Pd-D cold fusion cell
Pd-D cold fusion cell.

We not only have different kinds of knowledge (as I’ve said before) playing off of the topic of cold fusion, we have different types of ignorance as well.  One type of ignorance, learned ignorance, allows the pure researcher to come up with new questions and thus also, explore new answers for cold fusion.  This type in my ‘book’ is positive in nature.  It is active and, ultimately, creative.

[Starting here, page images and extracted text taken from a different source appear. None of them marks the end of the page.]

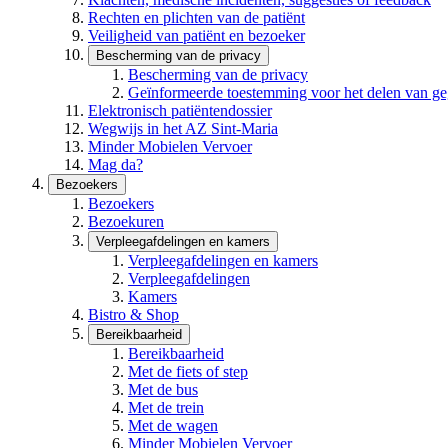
Rechten en plichten van de patiënt
Veiligheid van patiënt en bezoeker
Bescherming van de privacy
Bescherming van de privacy
Geïnformeerde toestemming voor het delen van g
Elektronisch patiëntendossier
Wegwijs in het AZ Sint-Maria
Minder Mobielen Vervoer
Mag da?
Bezoekers
Bezoekers
Bezoekuren
Verpleegafdelingen en kamers
Verpleegafdelingen en kamers
Verpleegafdelingen
Kamers
Bistro & Shop
Bereikbaarheid
Bereikbaarheid
Met de fiets of step
Met de bus
Met de trein
Met de wagen
Minder Mobielen Vervoer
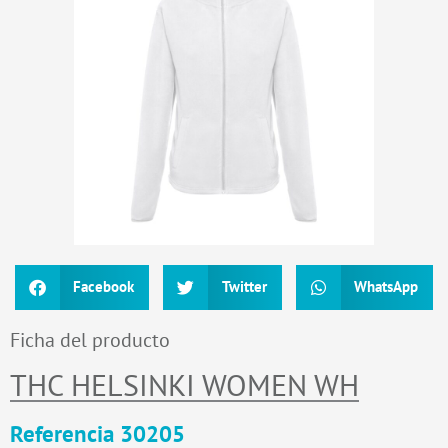
Facebook
Twitter
WhatsApp
Ficha del producto
THC HELSINKI WOMEN WH
Referencia 30205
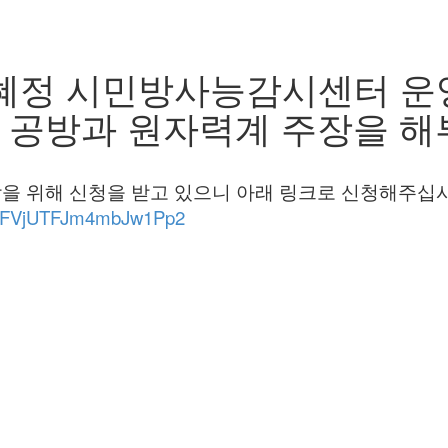
AM] 김혜정 시민방사능감시센터
기 공방과 원자력계 주장을 해
을 위해 신청을 받고 있으니 아래 링크로 신청해주십시
rms/FVjUTFJm4mbJw1Pp2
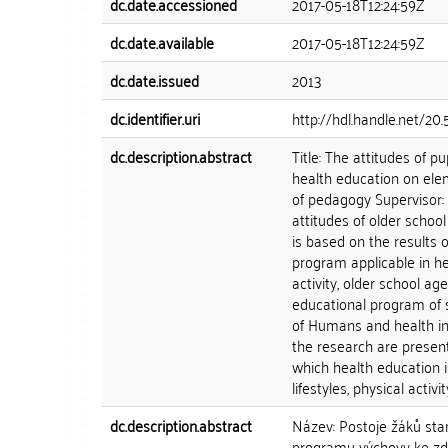
dc.date.accessioned
2017-05-18T12:24:59Z
dc.date.available
2017-05-18T12:24:59Z
dc.date.issued
2013
dc.identifier.uri
http://hdl.handle.net/2
dc.description.abstract
Title: The attitudes of p
health education on el
of pedagogy Supervisor: 
attitudes of older school
is based on the results o
program applicable in hea
activity, older school age
educational program of s
of Humans and health int
the research are present
which health education is
lifestyles, physical activ
dc.description.abstract
Název: Postoje žáků star
programu výchovy ke zdr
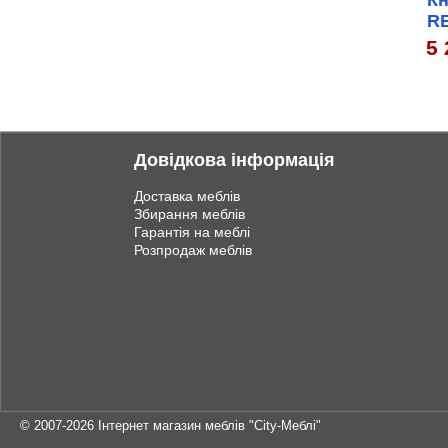
К
RE
5 
Довідкова інформація
Доставка меблів
Збирання меблів
Гарантія на меблі
Розпродаж меблів
© 2007-2026
Інтернет магазин меблів "City-Меблі"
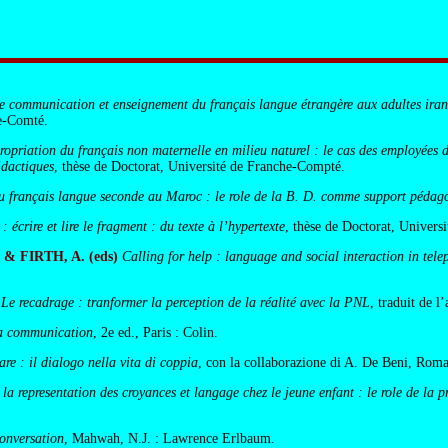
 communication et enseignement du français langue étrangère aux adultes iranie
he-Comté.
ropriation du français non maternelle en milieu naturel : le cas des employées
idactiques
, thèse de Doctorat, Université de Franche-Compté.
u français langue seconde au Maroc : le role de la B. D. comme support pédag
: écrire et lire le fragment : du texte à l’hypertexte
, thèse de Doctorat, Universi
& FIRTH, A. (eds)
Calling for help : language and social interaction in tele
Le recadrage : tranformer la perception de la réalité avec la PNL
, traduit de l
a communication
, 2e ed., Paris : Colin.
e : il dialogo nella vita di coppia
, con la collaborazione di A. De Beni, Roma
a representation des croyances et langage chez le jeune enfant : le role de la pr
conversation
, Mahwah, N.J. : Lawrence Erlbaum.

Another type, willful ignorance, blocks inquiry, trying to preserve an orthodoxy.  It is negative.  It is active, but rather than creating, it protects a rather limited vision of the status quo.  It is like a conservatism for past that never really existed.  It is reactionary and if we are honest with ourselves, we will recognize that to some degree, it is in us all.

Last of all, ordinary ignorance is the ignorance of the individual not involved and unconcerned.  This type is neither positive nor negative in its nature because it is passive.  If it becomes interested, it becomes interested in knowing “that,” rather than doing.  Of course, there are all kinds of different degrees of involvement or openness inside these three types of ignorance, but you can figure out the different shade on your own if you desire.

Quotes and general background from James P. Carse, The Religious Case Against Belief, (Penguin Press, NY, 2008), 12-15.